All we know is, it tastes damn good, whatever way you do it. And it’s a lot of fun along the way. And in this day and age, of all ages, we think more people should be gathering kindling, striking matches, firing up their grills and smokers and cauldrons.

For that, we’ve asked a few of our friends—experts of different forms of fire-based cooking—to share their wisdom on getting started.

ON GRILLING
—Jess Pryles, Hardcore Carnivore

Save time by starting with a charcoal chimney.
“All you have to do is fill it full of charcoal all the way to the top and then I usually put a fire lighter underneath and light it, and that’s it. You just leave it, and the whole chimney will eventually catch in about 10 to 15 minutes…Dump your coals out and you’re ready to grill.”

Pile your coals on one side for a two-zone system.
“That gives me a definitive hot and cool zone to grill on.…Where that comes in handy is with things like bacon or chicken wings things that usually burn on the grill, ’cause I can start them on that really high heat and then before they burn, I can move them across to the gentle heat to make sure they cook all the way through.”

It’s okay to cheat the system sometimes.
“I build wood fires in my offset smoker, but I usually start with a bit of charcoal still, just to give them a chance to catch. Most folks in Texas have pear burners and that’s what we use on most ranches for fires. A lot of the time the ye oldy ways of starting a fire have been outmoded by modern conveniences.”

ON WOOD FIRES
Mike Bertelsen, Cowboy Cauldron Company

Use dry wood.
“Dry wood is key. Smokey fires really intimidate people.

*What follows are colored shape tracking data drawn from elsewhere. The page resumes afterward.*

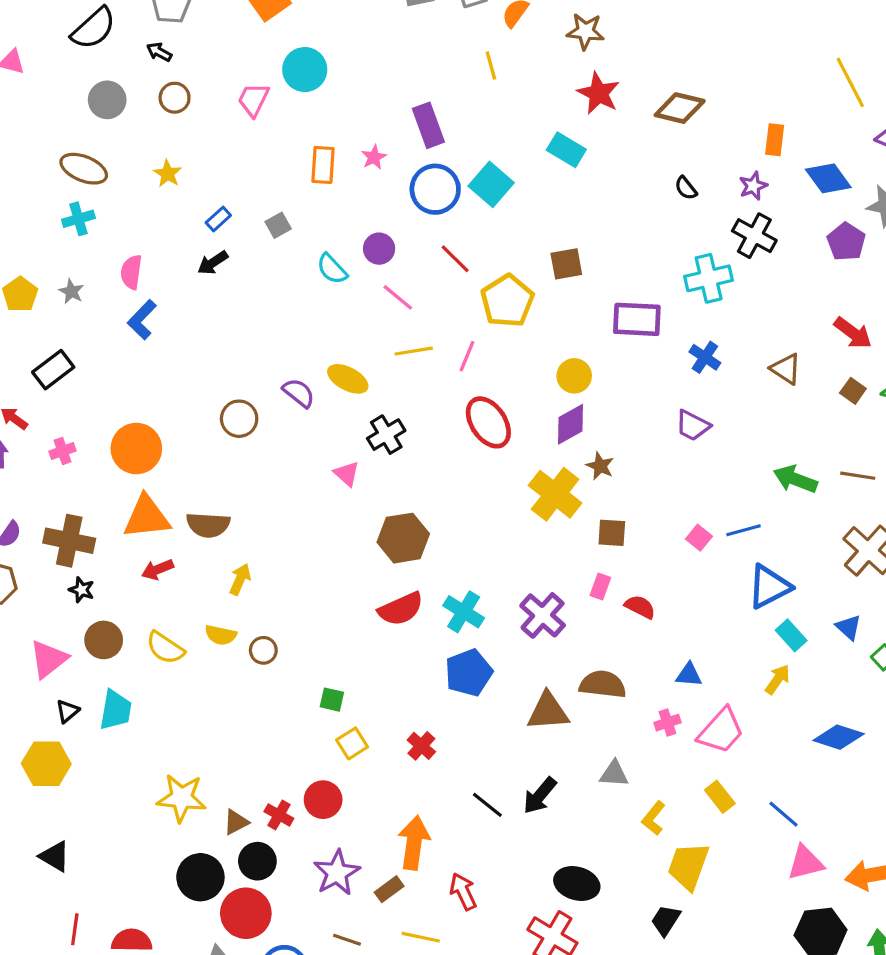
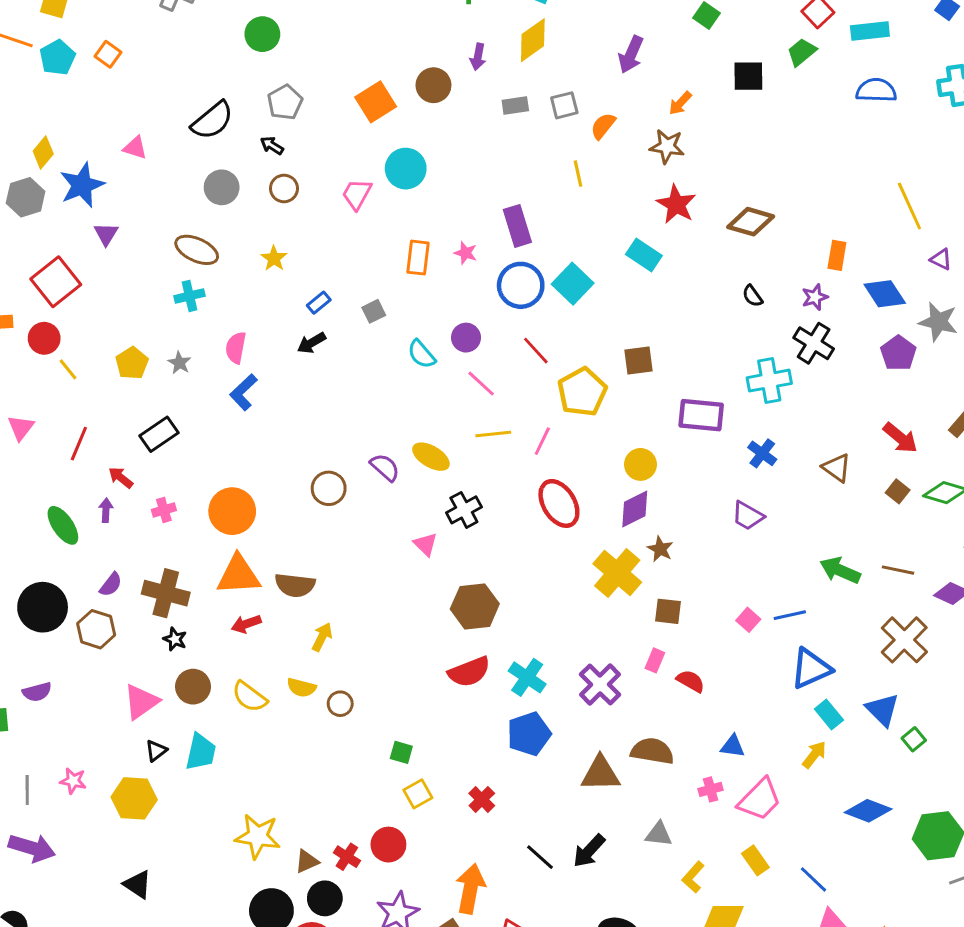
pink star: (374, 157) -> (466, 253), turned -30
blue triangle: (849, 627) -> (882, 710), size x1.4

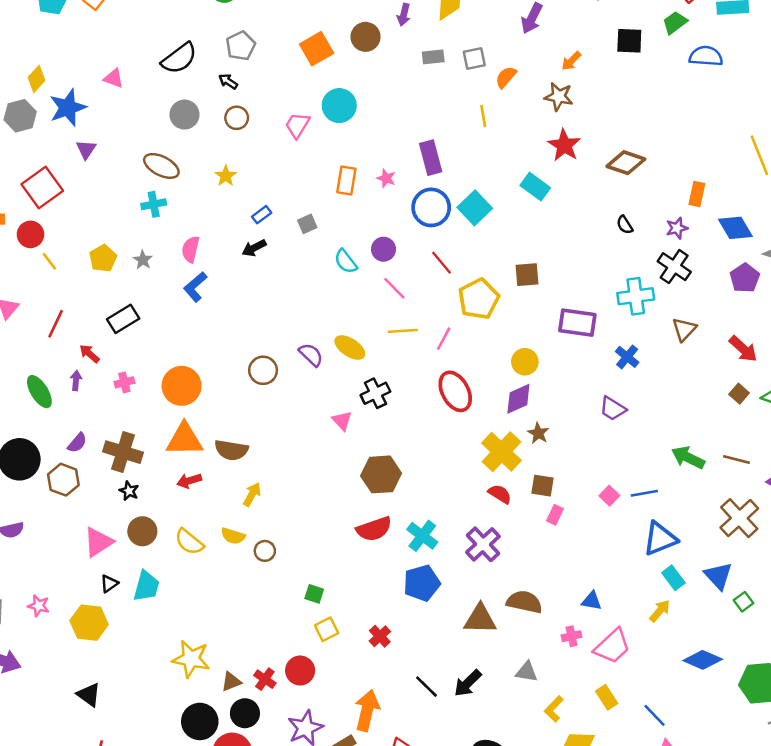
blue semicircle: (876, 90) -> (706, 56), moved
brown triangle: (837, 468) -> (684, 329), moved, turned 35
pink rectangle: (655, 660) -> (555, 515), moved
red semicircle: (691, 681) -> (500, 494), moved

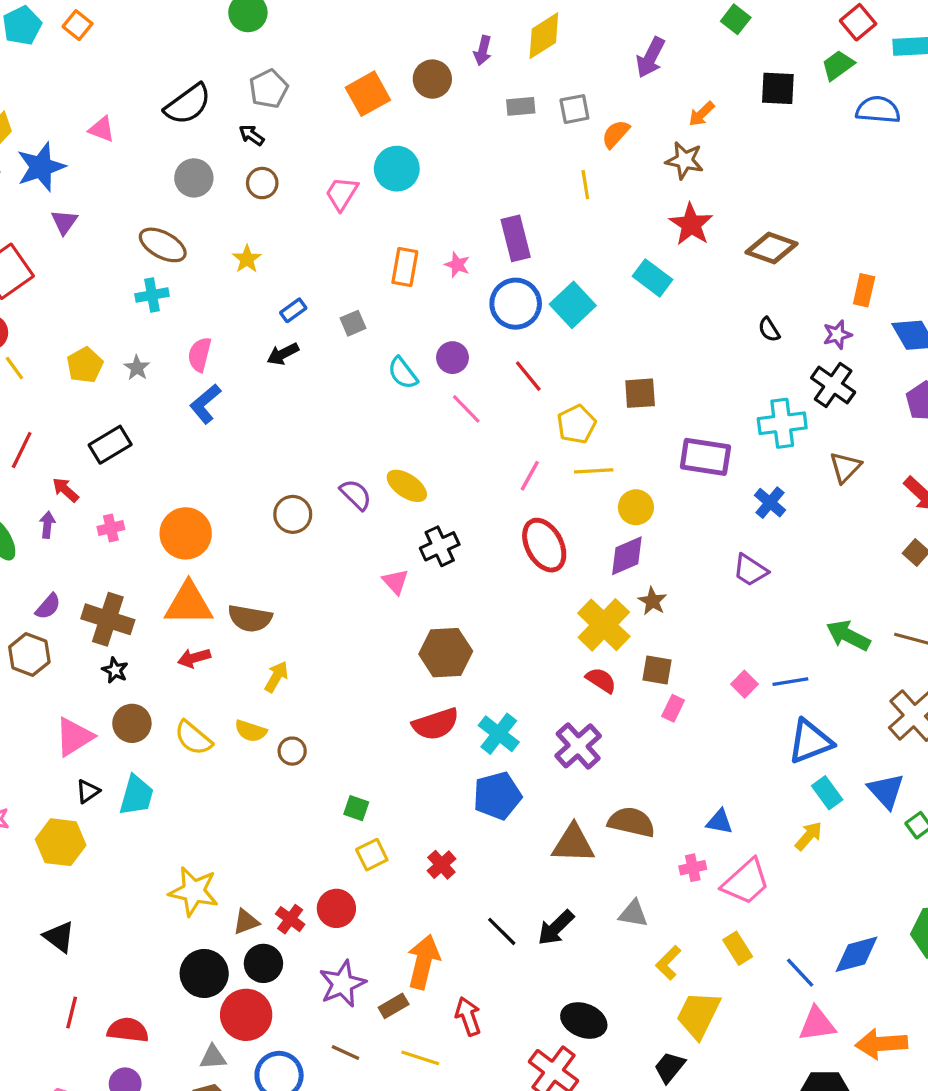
yellow pentagon: (479, 299) -> (576, 424), size x0.7
yellow line: (403, 331) -> (594, 471), moved
blue diamond: (703, 660) -> (857, 954), moved, turned -39

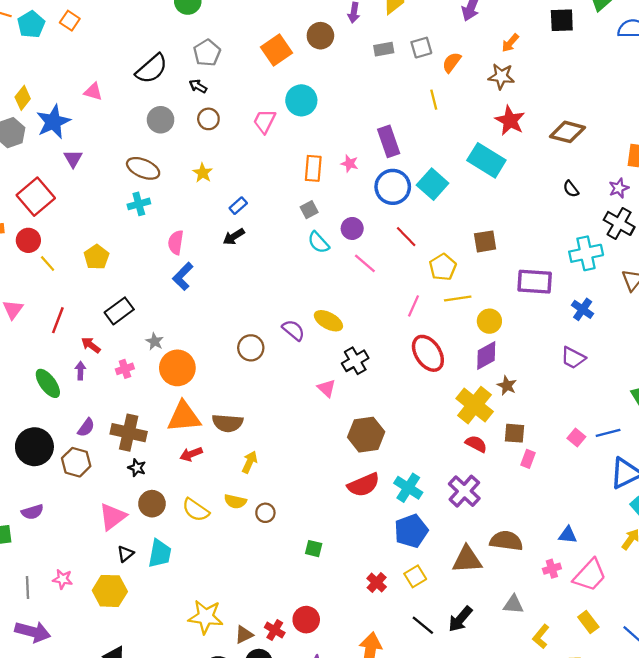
cyan rectangle: (652, 278) -> (486, 160), size x1.4
gray square: (353, 323) -> (309, 210), moved
gray star: (137, 368) -> (155, 341), moved
yellow square: (372, 855) -> (415, 576), moved

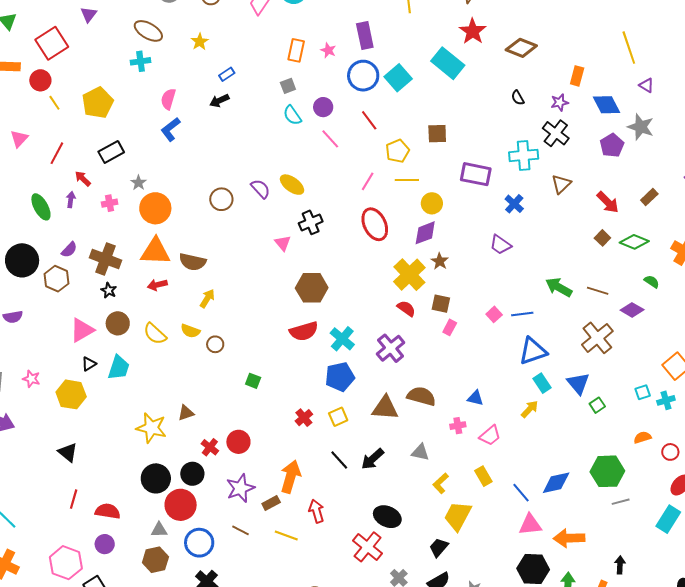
yellow pentagon: (96, 257) -> (98, 103), size x1.4
pink trapezoid: (590, 575) -> (490, 436), size x0.7
brown triangle: (244, 635) -> (186, 413), moved

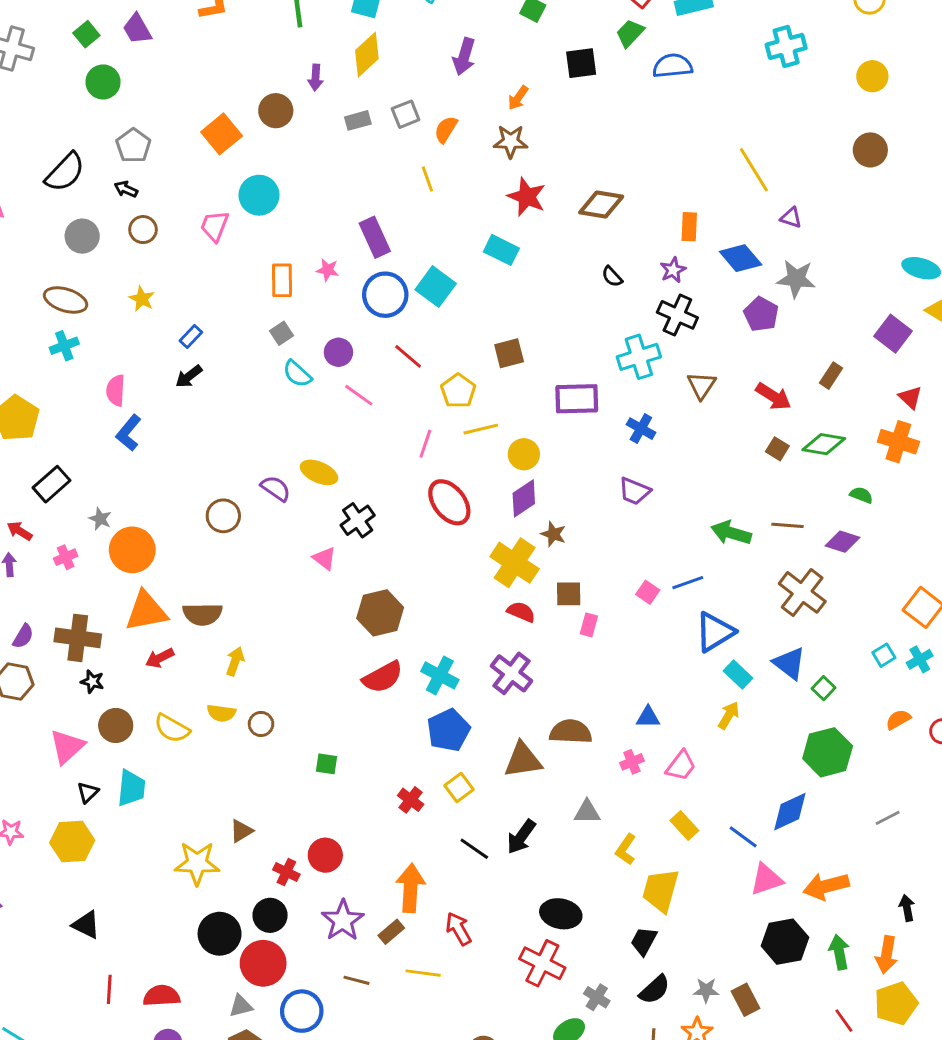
cyan rectangle: (448, 63) -> (501, 250), size x0.7
green hexagon: (607, 471) -> (828, 752), moved

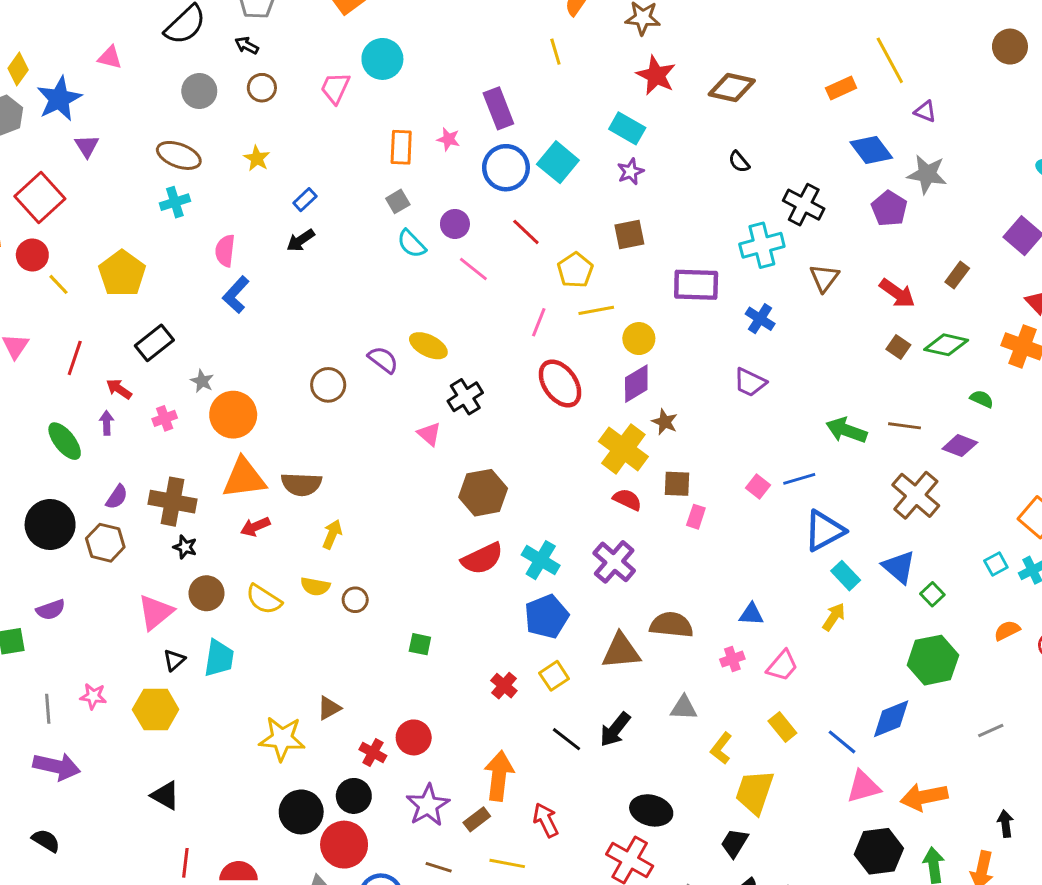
orange rectangle: (689, 227) -> (841, 88), moved, turned 60
purple star: (673, 270) -> (630, 172), moved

And most of the time, when you build a smokey, crappy fire, it’s because you used wet wood, which creates steam.”

You sit around a teepee. You cook on Lincoln logs.
“There are two styles of fire, really. The teepee fire is the bright campfire for when you want to see the flame reflected in the faces of the people around the fire. That’s the exact wrong thing to do for cooking. For cooking, you do Lincoln logs—you build a crosshatch, with good air flow—which will burn into a deep bed of coals and then give you the tool you need to cook on.”

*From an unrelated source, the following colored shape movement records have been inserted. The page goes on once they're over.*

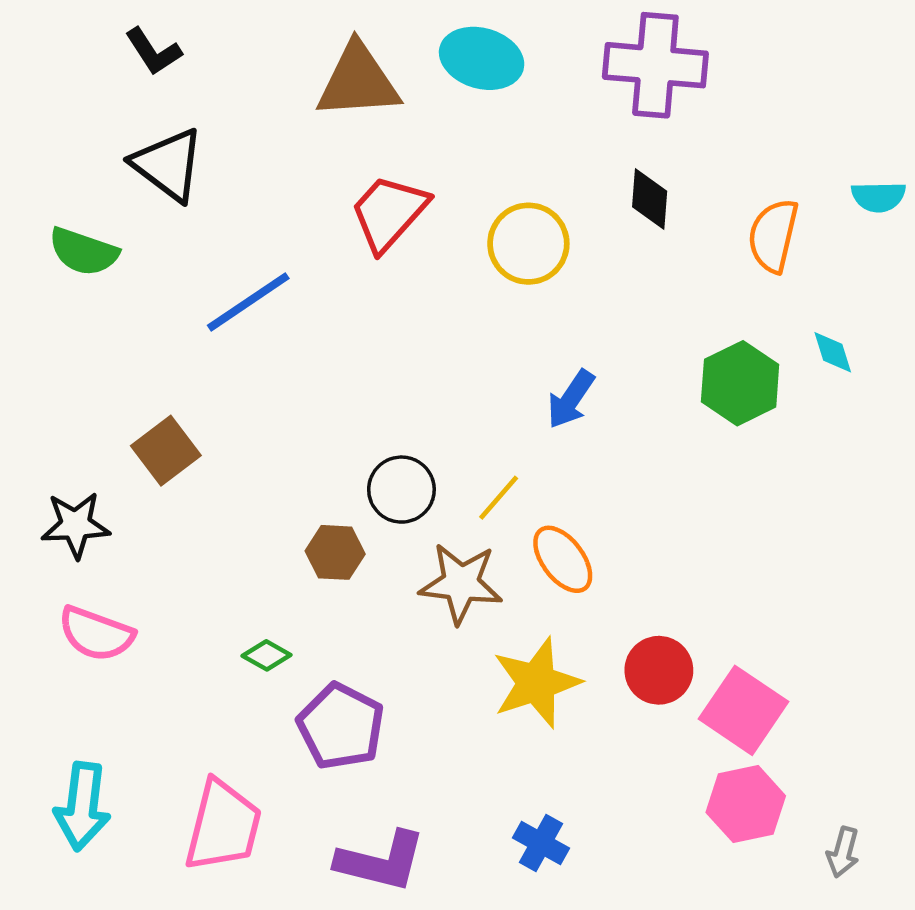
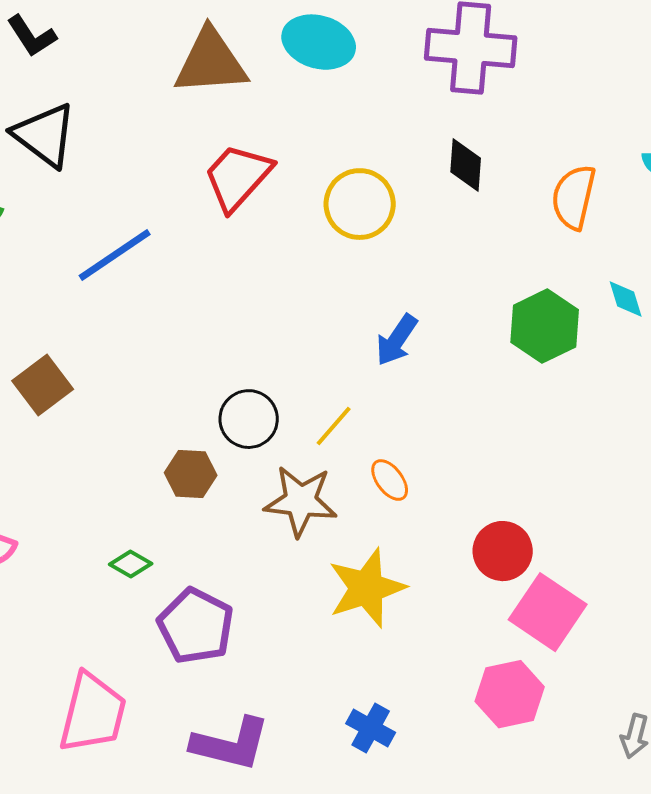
orange ellipse: (563, 559) -> (390, 480), size x0.7
red circle: (659, 670) -> (503, 551), moved
pink hexagon: (746, 804) -> (510, 694), moved

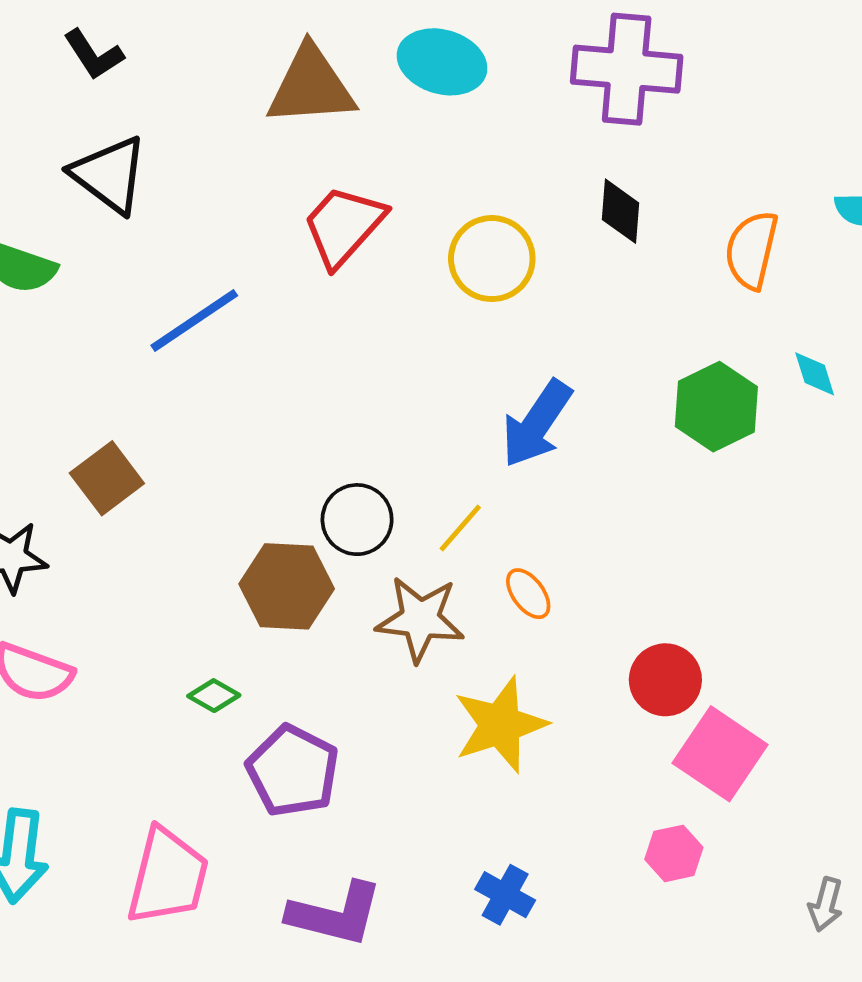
blue arrow: (397, 340) -> (537, 424), size x1.4
brown hexagon: (191, 474) -> (287, 586), size x1.5
pink hexagon: (510, 694) -> (674, 853), size x0.7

Build a bigger fire than you think you need.
“Lots of folks only know artificial charcoal briquettes. They are designed to smolder, not burn. They don’t get very hot but last a long time. Real wood charcoal can get really hot but doesn’t last as long, so use more, or be ready to add extra if you need it.  Even though real wood charcoal is a bit more expensive, the extra few dollars is worth it. It’s like buying better beer. As for my favorite wood - I prefer oak.”

ON SMOKING
—Max Frisbie, Mill Scale Metalworks

Take the time to burn that wood into coals.
“You’re really cooking with very little actual fire. The main goal is to create that ambient heat that radiates off the wood after it’s had a chance to burn down into those coals.”

Get good air flow.
“Start with a clean firebox where you can really get good air flow coming around and on all sides of the wood. The goal is, instead of that smoke sitting in one spot, you’re constantly having that hot air pulled across the product. This alleviates the smoke being stagnant and creating a product that is overly smoky. Think of it like the commercials on the aerodynamics of a moving car. We like to trim and shape the product we're cooking in a way that improves its aerodynamics and reduces drag in the cook chamber.”

Smoke your veggies.
“We got a case of gorgeous baby carrots and left them whole and filled the entire smoker with them, giving them a delicate smoke before finishing them on the grill. Smoke is as much of an ingredient as salt and pepper.”